— Work instruction —
Lines in the entries below where the word "Pull" shows up should each be copied.

------ Supplied entries

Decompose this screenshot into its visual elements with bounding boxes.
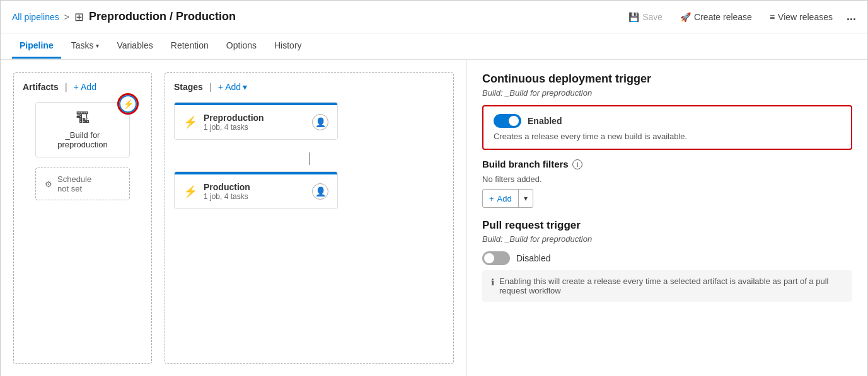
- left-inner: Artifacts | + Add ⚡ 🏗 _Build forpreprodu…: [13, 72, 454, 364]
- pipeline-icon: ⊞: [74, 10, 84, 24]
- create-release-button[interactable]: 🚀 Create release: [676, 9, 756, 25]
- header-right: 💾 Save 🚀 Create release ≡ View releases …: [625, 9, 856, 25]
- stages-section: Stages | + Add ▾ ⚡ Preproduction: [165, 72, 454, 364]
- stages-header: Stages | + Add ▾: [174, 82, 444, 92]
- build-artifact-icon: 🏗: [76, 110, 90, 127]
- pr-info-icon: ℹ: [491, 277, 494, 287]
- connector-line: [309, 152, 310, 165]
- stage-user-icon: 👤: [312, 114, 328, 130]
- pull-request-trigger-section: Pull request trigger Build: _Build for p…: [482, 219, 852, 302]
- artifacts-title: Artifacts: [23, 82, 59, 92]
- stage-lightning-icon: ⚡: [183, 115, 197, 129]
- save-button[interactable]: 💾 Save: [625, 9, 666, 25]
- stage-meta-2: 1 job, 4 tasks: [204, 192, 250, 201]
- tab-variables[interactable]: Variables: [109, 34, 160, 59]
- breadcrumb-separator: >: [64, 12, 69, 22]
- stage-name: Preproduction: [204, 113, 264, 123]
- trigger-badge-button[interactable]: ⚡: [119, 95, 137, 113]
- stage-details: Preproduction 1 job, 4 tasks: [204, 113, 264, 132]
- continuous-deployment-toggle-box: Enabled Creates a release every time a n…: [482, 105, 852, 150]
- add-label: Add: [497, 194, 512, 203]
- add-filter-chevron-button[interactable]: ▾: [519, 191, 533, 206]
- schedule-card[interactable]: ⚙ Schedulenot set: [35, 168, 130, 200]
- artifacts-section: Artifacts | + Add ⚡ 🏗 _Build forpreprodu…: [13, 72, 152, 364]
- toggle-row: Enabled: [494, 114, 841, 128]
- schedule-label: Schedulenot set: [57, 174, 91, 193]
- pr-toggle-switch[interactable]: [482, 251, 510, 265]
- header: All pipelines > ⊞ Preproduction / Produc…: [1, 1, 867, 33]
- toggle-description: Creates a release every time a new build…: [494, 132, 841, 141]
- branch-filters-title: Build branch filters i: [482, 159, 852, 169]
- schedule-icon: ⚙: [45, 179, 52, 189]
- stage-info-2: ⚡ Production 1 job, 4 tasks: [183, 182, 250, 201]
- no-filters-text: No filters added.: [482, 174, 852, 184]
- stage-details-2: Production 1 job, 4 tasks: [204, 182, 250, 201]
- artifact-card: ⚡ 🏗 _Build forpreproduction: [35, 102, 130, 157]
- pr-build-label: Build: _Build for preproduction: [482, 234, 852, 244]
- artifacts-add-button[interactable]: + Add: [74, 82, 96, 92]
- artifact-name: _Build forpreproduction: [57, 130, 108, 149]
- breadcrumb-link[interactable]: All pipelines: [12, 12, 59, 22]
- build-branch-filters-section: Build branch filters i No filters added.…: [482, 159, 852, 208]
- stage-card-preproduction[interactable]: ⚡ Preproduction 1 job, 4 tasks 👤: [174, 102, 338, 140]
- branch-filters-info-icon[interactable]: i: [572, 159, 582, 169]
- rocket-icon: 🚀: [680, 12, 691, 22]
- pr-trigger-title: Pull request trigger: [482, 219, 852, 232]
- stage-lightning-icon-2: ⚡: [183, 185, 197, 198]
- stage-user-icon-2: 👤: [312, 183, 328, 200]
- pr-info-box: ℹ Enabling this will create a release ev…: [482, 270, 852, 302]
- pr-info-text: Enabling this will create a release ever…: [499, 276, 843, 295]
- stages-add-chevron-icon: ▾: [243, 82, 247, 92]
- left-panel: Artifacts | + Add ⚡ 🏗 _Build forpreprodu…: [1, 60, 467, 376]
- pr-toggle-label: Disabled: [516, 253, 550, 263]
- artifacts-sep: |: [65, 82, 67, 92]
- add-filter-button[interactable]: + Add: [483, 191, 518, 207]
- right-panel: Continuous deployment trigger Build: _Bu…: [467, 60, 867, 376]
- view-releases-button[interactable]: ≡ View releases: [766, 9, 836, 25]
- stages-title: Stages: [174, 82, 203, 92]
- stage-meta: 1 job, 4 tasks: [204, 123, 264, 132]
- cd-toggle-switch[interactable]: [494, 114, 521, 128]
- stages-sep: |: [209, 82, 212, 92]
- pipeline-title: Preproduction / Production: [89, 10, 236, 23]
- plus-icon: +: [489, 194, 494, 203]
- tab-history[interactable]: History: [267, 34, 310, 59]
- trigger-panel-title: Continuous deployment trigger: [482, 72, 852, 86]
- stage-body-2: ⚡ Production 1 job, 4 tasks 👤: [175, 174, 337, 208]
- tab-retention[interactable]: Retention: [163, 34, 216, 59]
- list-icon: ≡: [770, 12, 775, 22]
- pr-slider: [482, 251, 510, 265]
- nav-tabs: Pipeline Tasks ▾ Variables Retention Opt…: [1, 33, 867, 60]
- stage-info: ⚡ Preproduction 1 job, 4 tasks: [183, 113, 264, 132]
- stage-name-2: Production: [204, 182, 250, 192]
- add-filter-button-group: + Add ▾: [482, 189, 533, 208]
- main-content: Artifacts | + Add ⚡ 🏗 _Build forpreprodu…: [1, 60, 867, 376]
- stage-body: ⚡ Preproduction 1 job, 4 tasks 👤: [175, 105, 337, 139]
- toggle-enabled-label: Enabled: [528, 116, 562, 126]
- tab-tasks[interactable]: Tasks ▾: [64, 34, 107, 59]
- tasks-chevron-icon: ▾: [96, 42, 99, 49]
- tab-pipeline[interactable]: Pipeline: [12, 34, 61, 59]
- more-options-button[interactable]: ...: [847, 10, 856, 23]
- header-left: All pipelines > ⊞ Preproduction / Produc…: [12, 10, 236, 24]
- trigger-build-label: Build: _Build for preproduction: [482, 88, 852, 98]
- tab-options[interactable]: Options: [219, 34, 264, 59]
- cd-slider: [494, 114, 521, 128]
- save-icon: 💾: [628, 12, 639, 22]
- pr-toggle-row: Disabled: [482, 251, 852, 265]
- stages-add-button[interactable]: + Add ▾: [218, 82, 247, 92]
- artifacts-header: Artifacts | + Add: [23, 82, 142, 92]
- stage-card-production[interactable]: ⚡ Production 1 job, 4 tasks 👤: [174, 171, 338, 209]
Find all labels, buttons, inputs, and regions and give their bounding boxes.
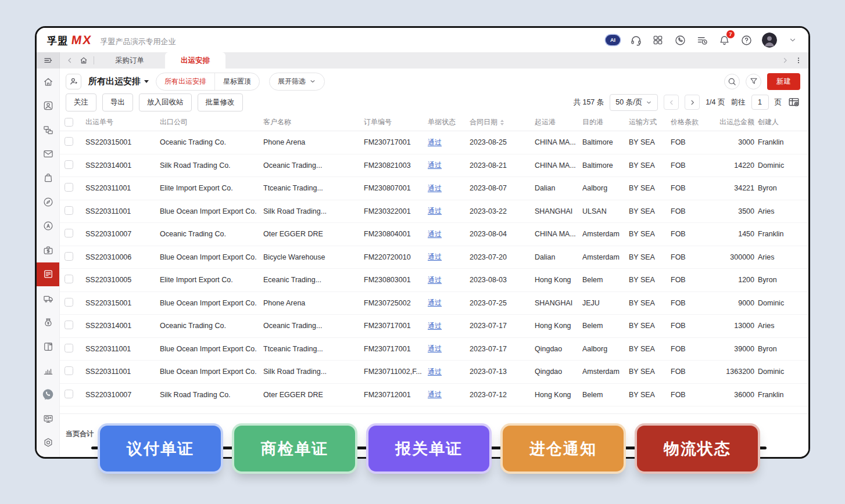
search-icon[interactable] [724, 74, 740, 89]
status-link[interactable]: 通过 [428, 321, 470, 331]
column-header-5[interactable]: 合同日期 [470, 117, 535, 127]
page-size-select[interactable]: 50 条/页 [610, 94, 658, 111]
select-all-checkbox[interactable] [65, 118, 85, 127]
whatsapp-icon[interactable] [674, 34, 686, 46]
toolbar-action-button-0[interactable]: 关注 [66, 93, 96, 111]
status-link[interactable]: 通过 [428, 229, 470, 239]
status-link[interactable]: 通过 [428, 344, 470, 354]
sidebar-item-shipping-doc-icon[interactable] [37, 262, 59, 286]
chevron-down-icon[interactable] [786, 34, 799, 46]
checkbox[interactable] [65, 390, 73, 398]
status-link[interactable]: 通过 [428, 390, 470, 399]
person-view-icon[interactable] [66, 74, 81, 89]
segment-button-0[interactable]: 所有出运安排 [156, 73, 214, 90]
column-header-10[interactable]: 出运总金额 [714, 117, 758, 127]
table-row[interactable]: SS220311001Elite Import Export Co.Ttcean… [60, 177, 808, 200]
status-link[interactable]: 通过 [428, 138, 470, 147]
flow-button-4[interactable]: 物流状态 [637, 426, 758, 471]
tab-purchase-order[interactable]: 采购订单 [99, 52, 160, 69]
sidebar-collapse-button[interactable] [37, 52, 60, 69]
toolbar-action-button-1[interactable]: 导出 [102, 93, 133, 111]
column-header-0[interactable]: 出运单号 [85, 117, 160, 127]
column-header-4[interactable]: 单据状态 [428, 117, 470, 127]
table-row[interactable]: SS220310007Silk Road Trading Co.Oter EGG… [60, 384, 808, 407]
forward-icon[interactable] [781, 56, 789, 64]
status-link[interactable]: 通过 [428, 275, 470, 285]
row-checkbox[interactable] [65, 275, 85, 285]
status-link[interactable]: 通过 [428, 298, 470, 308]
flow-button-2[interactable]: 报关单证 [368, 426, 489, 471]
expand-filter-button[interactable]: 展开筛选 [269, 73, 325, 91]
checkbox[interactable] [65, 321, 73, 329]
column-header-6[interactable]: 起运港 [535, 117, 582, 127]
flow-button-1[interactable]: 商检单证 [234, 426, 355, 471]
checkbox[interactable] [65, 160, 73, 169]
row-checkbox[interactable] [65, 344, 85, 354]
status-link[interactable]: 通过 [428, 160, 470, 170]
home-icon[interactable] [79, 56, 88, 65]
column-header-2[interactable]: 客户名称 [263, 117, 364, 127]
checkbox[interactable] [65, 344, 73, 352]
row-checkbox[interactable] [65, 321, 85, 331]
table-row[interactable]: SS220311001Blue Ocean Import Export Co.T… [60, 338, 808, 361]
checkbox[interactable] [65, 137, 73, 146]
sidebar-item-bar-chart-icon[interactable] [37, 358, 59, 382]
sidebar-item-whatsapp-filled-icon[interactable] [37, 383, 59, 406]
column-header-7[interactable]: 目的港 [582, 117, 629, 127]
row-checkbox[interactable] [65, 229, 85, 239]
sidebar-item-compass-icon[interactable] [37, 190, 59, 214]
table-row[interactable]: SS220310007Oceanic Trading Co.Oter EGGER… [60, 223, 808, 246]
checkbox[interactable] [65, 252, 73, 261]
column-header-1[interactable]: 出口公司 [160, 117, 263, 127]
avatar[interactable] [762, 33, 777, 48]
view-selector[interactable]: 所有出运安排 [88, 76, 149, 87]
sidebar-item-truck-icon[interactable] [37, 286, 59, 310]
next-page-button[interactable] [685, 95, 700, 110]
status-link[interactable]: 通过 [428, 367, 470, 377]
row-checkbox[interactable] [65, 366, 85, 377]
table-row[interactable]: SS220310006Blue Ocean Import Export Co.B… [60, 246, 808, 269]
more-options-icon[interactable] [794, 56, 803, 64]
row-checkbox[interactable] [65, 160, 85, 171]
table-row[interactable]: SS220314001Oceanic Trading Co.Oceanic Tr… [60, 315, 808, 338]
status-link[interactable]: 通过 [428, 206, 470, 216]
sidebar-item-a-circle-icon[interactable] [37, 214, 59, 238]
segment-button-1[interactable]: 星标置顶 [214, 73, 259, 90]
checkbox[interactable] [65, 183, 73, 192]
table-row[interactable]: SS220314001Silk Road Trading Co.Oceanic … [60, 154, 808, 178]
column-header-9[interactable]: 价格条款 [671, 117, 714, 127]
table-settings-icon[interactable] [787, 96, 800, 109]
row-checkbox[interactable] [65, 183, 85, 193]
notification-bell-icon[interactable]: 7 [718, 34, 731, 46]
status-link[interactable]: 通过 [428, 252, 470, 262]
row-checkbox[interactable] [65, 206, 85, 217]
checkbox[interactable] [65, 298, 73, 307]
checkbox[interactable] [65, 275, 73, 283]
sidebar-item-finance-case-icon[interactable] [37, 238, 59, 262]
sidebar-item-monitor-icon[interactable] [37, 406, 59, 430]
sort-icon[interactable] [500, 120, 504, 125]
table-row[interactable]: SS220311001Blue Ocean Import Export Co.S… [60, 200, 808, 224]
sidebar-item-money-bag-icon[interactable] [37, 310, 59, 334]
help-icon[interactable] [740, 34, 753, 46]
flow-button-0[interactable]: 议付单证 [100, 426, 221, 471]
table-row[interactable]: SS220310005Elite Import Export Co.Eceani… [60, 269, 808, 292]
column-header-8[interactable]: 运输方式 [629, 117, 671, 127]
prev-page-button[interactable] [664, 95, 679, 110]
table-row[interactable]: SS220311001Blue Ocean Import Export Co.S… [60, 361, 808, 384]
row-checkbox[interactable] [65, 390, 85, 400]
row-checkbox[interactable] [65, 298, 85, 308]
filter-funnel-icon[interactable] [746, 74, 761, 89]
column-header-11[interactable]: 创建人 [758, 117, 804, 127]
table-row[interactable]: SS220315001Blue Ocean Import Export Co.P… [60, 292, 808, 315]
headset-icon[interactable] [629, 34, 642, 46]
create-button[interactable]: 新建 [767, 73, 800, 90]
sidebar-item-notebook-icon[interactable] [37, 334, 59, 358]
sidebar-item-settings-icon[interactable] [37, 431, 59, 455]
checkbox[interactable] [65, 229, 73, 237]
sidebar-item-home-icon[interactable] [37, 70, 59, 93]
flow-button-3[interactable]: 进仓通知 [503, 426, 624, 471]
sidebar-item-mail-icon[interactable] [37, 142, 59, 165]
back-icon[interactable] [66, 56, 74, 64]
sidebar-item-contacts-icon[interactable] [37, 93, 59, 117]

------------

— Task output —
- pull-request-trigger-section: Pull request trigger Build: _Build for p…: [482, 219, 852, 302]
- pr-trigger-title: Pull request trigger: [482, 219, 852, 232]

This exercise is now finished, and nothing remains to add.